Republican politicians didn't make this argument—until the Obama era. What changed? For decades, the "lucky ducky" number, the percentage of Americans that pay no taxes, never rose above 30 percent. The Bush tax cuts pushed it over 30 percent, but not too far over. Then, in 2008 and 2009, the economy collapsed. The government responded with, among other things, new tax deductions.
The result: The percentage of people paying no income taxes spiked up to 47 percent and stayed there. When the Tea Party started rallying in 2009, it wasn't protesting higher taxes, because federal income taxes were lower, with more loopholes. It was protesting the perception that productive Americans were shelling out for an ever-expanding class of moochers. And Republicans have taken the Tea Party's lead.
This could be the start of a sea change in how Republican politicians—the people who actually need to win votes—talk about taxes. In 1994, the GOP won the House and Senate with a promise to introduce a $500 child tax credit. The promise was kept. That became one of many tax credits intended to make middle class life a little easier.

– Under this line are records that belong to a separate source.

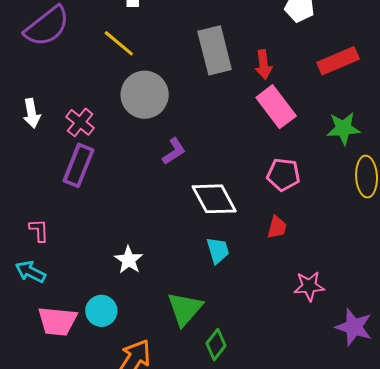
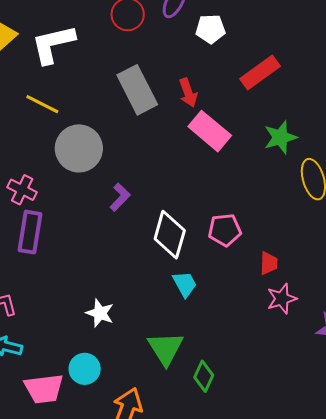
pink pentagon: (283, 175) -> (225, 230), moved
white diamond: (214, 199) -> (170, 235), turned 57
red trapezoid: (277, 227) -> (269, 263), moved

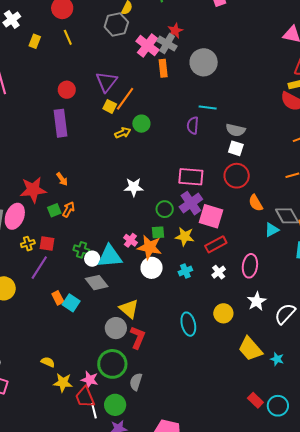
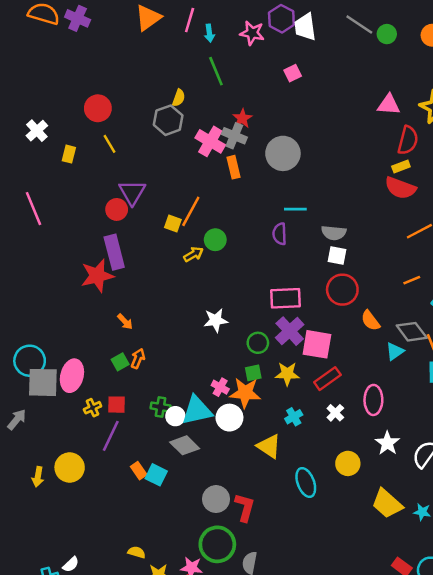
purple triangle: (106, 82) -> (132, 192), moved
red star: (33, 190) -> (97, 276), moved
white circle: (152, 268) -> (229, 418), moved
yellow triangle: (129, 309) -> (269, 446), moved

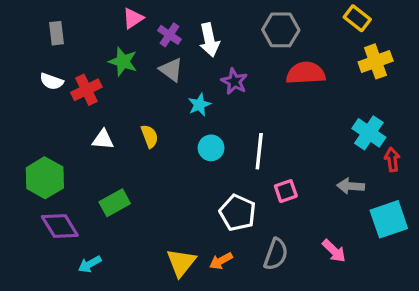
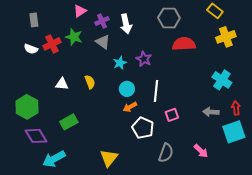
purple cross: (169, 35) -> (102, 21), turned 32
purple star: (234, 81) -> (144, 59), moved
red cross: (86, 90) -> (52, 44), moved
red arrow: (392, 160) -> (236, 108), moved
orange arrow: (221, 261) -> (130, 107), moved
cyan arrow: (90, 264) -> (54, 159), size x1.6

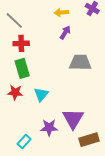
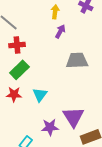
yellow arrow: (61, 12) -> (55, 12), turned 104
green rectangle: (22, 68) -> (19, 70), turned 66

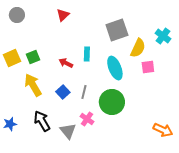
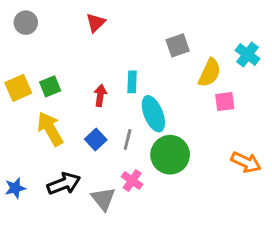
gray square: (117, 30) -> (178, 45), size x0.7
red arrow: (66, 63) -> (100, 95), turned 72
cyan ellipse: (115, 68) -> (153, 114), moved
black arrow: (42, 121) -> (64, 184), turned 100
orange arrow: (163, 130) -> (246, 162), moved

One of the think tankers who helped Republicans develop the idea was Scott Hodge, who's now president of the Tax Foundation. In retrospect, he thinks the tax credit was a disaster. "I don't think we fully appreciated the level of pork barrel tax policy we were engaged in then," Hodge says today. "Instead of broad-based tax reform for everyone, we were engaged in targeted tax policies, selectively identifying classes of people. It was a terrible idea. It justified all manner of social engineering through the tax code. It really has created two Americas: the nonpayers and the payers."
One funny thing about the nonpayers: They do pay taxes. Everyone who works pays FICA taxes. Everyone who fills up a car pays federal gas taxes. The theory that these people don't appreciate how much the government is moving around money is just that: completely theoretical. This may be why the policy responses to the problem are so gimmicky. Bachmann said that the lucky duckies might get a better appreciation for the size of government if they paid a "dollar" a year. Last month, I heard Sen. Dan Coats, R-Ind., make the case for tax reform and suggest some sort of nominal charge that would "broaden the base" and make the system more fair.
"Those who are not paying any taxes but are receiving benefits from the government because of their income status— there ought to be a reduction from the benefit they receive," Coats said. "Even if it's 10 bucks, or 15 bucks, we [need to say we] have deducted for your participation in helping to support our country's needs."
Bachmann's "dollar" plan would net around $60 million, or two-thirds of NPR's annual federal funding. Coats' plan would net a little more. We're being generous, though, because these aren't plans. They're debating tactics.
"We should be doing this even if we had a balanced budget," says Hodge. "This is not really about deficit reduction."
This idea hasn't gone totally viral yet. There is a Republican case against making sure that poorer people pay income taxes. It's being made by Ron Paul.
"Dr. Paul doesn't want to be president so he can raise taxes on anyone, especially on the poor and middle class," says Ron Paul's spokesman, Jesse Benton. "If half of the American people don't pay income taxes, then we are halfway to our goal of eliminating it for everyone."